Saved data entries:
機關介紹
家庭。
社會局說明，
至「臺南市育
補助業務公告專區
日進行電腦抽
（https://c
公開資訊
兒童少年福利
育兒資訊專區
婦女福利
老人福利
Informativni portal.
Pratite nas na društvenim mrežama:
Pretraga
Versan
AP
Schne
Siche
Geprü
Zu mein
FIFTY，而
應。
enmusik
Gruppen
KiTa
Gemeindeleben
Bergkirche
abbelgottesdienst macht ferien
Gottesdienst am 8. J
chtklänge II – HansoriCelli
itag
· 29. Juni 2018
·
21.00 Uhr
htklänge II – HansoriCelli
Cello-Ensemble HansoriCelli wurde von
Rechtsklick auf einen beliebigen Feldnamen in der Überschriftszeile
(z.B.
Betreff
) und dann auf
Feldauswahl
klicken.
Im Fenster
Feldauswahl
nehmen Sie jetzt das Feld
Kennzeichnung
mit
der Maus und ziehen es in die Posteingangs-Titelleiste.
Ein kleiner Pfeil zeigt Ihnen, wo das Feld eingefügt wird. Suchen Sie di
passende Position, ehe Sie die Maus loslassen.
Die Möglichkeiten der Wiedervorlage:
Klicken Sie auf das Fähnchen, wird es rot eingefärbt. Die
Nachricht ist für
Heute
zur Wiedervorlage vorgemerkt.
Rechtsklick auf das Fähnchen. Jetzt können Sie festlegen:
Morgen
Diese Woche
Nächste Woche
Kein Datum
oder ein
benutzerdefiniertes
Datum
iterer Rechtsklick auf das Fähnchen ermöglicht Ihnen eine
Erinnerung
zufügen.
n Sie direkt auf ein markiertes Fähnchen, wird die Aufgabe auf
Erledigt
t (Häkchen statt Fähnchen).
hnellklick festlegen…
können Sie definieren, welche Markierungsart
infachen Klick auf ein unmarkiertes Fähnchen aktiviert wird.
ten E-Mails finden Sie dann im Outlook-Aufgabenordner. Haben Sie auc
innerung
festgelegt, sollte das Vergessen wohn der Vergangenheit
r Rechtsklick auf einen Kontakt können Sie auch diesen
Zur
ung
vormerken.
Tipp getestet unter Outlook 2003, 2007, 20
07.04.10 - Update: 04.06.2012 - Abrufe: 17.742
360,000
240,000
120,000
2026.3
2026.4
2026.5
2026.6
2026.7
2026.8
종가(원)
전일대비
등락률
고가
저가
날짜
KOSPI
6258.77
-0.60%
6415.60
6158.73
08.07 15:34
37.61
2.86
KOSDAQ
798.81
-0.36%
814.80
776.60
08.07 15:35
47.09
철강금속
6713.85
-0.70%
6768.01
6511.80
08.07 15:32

**Goal of the exercise**
Only lines of the data holding the word "Outlook" go in the answer. Please copy each of them.

**Reply to the task**
ten E-Mails finden Sie dann im Outlook-Aufgabenordner. Haben Sie auc
Tipp getestet unter Outlook 2003, 2007, 20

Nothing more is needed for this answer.